A story that both Zora and Fannie Hurst told exemplifies Zora’s attitude toward white race prejudice. On their road trips together, they frequently encountered discrimination. Zora was often directed to the servants’ quarters at hotels—on the occasions when she wasn’t told that there were no vacancies. If Hurst
responded that she would also forgo accommodations, Zora quickly responded that it would be impossible for them to travel together if Hurst took that stand. “This is the way it is and I can take care of myself as I have all my life,” she told Hurst. “I will find my own lodging and be around with the car in the morning.” Hurst later confessed that she was puzzled by Zora’s “lack of indignation.” So she determined to do something about it.
One day, the two of them stopped at a well-known Westchester County hotel and Hurst, discombobulating the headwaiter, introduced her colorfully dressed companion as “Princess Zora.” They were shown to the best seats in the place and given an excellent meal. But later, Zora turned to her companion and said, “Who would think that a good meal could be so bitter.”
Telling this tale after an interval of over thirty years, Hurst still failed to grasp the humiliating nature of what she had done. There was, perhaps, little Zora was prouder of than being an African American woman. To pretend, even for the space of a meal, that she was an African princess so that she could obtain the privileges of a white American was decidedly worse than going hungry because of racial discrimination. Being subject to the injustices perpetrated by white folks did not require Zora to change her identity—in fact, it reinforced it. Her acceptance of separate accommodations, like her proclivity for playing up racial distinctions for white people, was not just second nature to her, but a strategy she employed to hew close to and affirm those distinctions.

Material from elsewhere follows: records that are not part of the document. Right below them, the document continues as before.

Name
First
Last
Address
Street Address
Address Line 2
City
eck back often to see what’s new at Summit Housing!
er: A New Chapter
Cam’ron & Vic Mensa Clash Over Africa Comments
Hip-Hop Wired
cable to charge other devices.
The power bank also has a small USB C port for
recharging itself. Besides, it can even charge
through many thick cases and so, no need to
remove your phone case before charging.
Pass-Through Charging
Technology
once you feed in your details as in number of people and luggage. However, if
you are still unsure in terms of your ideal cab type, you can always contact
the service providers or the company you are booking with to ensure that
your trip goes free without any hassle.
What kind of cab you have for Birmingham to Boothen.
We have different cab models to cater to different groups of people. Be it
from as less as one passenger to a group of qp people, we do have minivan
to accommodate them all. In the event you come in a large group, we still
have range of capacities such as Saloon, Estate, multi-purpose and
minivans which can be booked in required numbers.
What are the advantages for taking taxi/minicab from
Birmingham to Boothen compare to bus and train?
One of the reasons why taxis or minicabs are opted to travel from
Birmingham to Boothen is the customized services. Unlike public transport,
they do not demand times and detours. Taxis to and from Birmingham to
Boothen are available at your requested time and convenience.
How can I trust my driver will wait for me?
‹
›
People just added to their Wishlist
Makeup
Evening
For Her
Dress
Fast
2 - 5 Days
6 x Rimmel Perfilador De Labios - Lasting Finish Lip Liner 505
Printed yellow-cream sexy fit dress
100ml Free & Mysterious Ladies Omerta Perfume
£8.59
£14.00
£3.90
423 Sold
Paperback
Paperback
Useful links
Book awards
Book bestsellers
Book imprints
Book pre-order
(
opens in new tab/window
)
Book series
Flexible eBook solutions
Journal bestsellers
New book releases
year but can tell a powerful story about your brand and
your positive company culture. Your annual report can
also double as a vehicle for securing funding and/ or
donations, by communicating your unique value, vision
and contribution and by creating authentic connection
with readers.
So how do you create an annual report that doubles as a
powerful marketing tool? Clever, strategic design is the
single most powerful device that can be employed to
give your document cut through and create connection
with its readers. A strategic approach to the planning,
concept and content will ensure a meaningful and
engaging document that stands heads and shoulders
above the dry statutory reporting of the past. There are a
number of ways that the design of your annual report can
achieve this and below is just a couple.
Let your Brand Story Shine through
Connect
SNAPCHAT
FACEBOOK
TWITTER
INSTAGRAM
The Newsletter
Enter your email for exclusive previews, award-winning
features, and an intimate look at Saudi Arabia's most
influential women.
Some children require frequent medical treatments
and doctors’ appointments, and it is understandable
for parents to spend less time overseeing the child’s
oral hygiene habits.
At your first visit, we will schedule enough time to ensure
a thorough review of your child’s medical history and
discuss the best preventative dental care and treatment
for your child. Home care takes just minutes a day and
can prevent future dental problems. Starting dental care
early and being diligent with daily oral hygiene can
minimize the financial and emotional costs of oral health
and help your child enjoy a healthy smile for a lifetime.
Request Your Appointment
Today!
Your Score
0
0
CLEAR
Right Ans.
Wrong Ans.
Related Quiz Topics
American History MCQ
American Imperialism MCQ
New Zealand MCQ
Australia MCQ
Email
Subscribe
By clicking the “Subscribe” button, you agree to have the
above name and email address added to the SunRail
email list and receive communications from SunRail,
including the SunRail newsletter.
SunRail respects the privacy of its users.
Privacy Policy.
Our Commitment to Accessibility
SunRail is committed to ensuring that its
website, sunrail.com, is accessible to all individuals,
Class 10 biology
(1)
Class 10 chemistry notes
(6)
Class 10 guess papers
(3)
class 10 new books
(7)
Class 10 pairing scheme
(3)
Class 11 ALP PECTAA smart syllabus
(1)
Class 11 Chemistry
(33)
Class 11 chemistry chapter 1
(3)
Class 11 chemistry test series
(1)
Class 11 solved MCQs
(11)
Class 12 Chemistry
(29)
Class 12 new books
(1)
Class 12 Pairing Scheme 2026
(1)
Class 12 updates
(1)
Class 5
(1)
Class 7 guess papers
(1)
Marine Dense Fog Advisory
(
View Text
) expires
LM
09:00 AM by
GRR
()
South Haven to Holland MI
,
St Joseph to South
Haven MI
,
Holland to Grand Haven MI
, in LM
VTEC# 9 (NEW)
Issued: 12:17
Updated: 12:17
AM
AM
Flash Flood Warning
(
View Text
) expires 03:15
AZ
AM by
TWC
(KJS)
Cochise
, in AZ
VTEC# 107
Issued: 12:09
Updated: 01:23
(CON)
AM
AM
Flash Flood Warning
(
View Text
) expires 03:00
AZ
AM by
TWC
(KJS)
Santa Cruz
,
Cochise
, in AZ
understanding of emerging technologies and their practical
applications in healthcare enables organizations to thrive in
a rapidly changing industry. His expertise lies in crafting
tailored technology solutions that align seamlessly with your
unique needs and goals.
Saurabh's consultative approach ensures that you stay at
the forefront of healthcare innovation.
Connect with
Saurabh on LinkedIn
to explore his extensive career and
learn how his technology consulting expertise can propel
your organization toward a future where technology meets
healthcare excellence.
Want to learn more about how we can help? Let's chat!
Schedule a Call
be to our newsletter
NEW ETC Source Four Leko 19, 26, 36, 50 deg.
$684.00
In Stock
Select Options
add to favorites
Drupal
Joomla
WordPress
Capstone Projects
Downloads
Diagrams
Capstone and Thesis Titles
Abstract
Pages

One of the main reasons Zora’s writing was so savagely criticized by African Americans during her lifetime was the perception that she deliberately avoided anything that smacked of resentment against whites in her published work. In fact, however, each of her first three novels include instances of whites acting superior to African Americans or treating them unjustly and the latter recognizing their mistreatment and dealing with it in their own ways. In addition, Zora contributed three strongly worded essays against discrimination to Negro Digest: “My Most Humiliating Jim Crow Experience” (1944); “Crazy for This Democracy” (a forthright and highly sarcastic attack on US imperialism and Jim Crow laws, 1945); and “What White Publishers Won’t Print” (1950). If, on the whole, white oppression makes few appearances in Zora’s published work, whenever it does she views it through the lenses of humor and protest rather than self-pity, bitterness, or resentment. As she wrote in “How It Feels to Be Colored Me,” “Sometimes, I feel discriminated against, but it does not make me angry. It merely astonishes me. How can any deny themselves the pleasure of my company! It’s beyond me.”